E ancora, a Latiano esiste la sagra degli “stacchioddi” (altro nome utilizzato per indicare le orecchiette) mentre a Cisternino si realizzano con la farina di grano tenero poco raffinato, hanno dimensioni maggiori e sono dette “orecchie del prete”.

Questa pasta è così pugliese che ogni zona la sente propria, ma al di là delle differenze di dimensione e di nomenclatura due cose sono certe: consistenza e capacità di afferrare il condimento sono indiscutibilmente uniche!

Teoricamente è semplicissimo realizzarle, teoricamente.

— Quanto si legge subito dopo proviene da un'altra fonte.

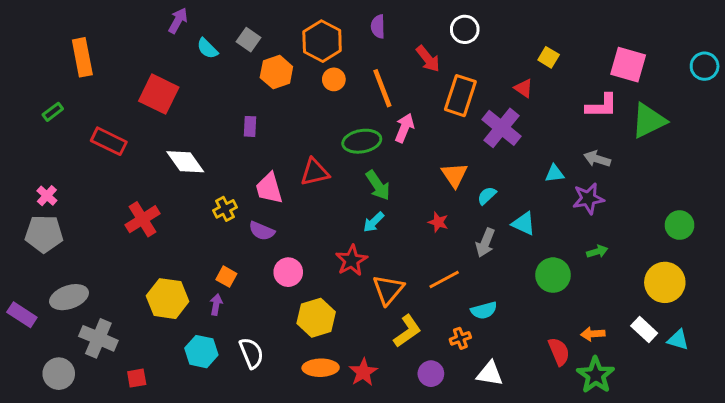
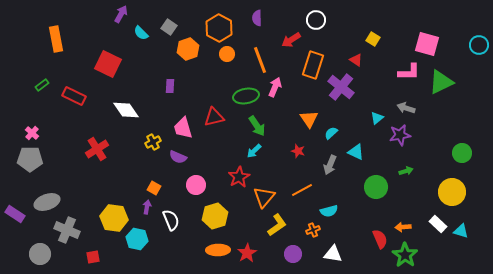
red arrow: (428, 59) -> (291, 40), turned 96
green rectangle: (53, 112) -> (42, 85), moved
cyan triangle: (554, 174) -> (377, 118), turned -32
yellow hexagon: (168, 299) -> (114, 218), moved
white semicircle: (251, 353) -> (171, 220), moved

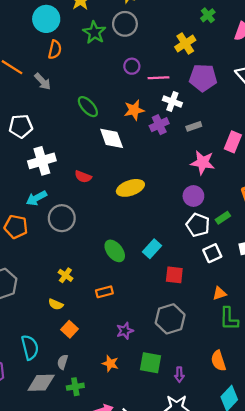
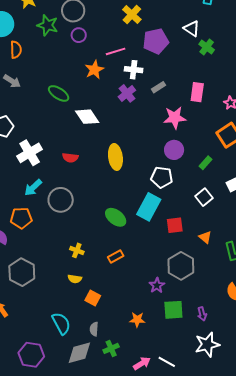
purple circle: (132, 66) -> (79, 35), moved
orange star: (134, 110) -> (94, 70), moved
yellow ellipse: (130, 188) -> (115, 157), turned -65
white pentagon: (198, 225) -> (162, 177), moved
cyan rectangle: (152, 249) -> (149, 207), size x1.5
orange triangle: (220, 293) -> (205, 237), moved, turned -48
purple star: (125, 331) -> (157, 285), moved

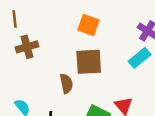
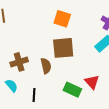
brown cross: (27, 47) -> (19, 62), moved

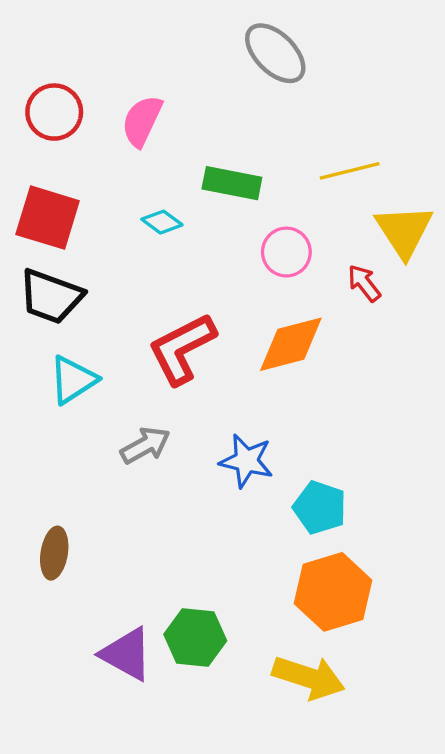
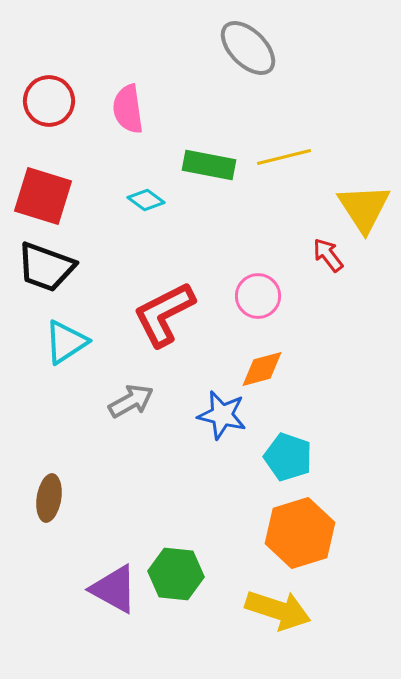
pink semicircle: (142, 121) -> (128, 109), turned -33
yellow line: (350, 171) -> (284, 157), moved
pink circle: (286, 252) -> (258, 296), moved
orange diamond: (291, 344) -> (262, 369), moved, size x0.7

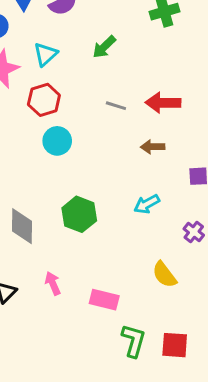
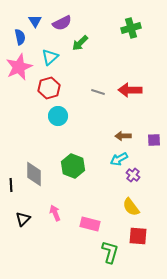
green arrow: (104, 47) -> (80, 43), moved
brown arrow: (153, 147) -> (123, 136), moved
purple cross: (194, 232) -> (133, 175), moved
red square: (175, 345) -> (138, 236), moved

In pratica ci vuole grande abilità e soprattutto ci vogliono delle grandi maestre, ovvero le mamme e le nonne pugliesi che pretendono “orecchiette” non solo perfette (giusta nervatura, bordi spessi e cupola ben accentuata e integra) ma anche in grande quantità, perché in Puglia i pranzi sono abbondanti e molto affollati.

Piccola curiosità. Si narra che l’orecchietta fosse protagonista insieme al classico “zito” o “mezzanello” di un rito divinatorio. Per conoscere il sesso del nascituro si soleva inserire entrambi i formati in una pentola colma d’acqua. Il primo formato a salire in superficie durante la fase di bollitura indicava il sesso del neonato: orecchietta se femminuccia, zito se maschietto.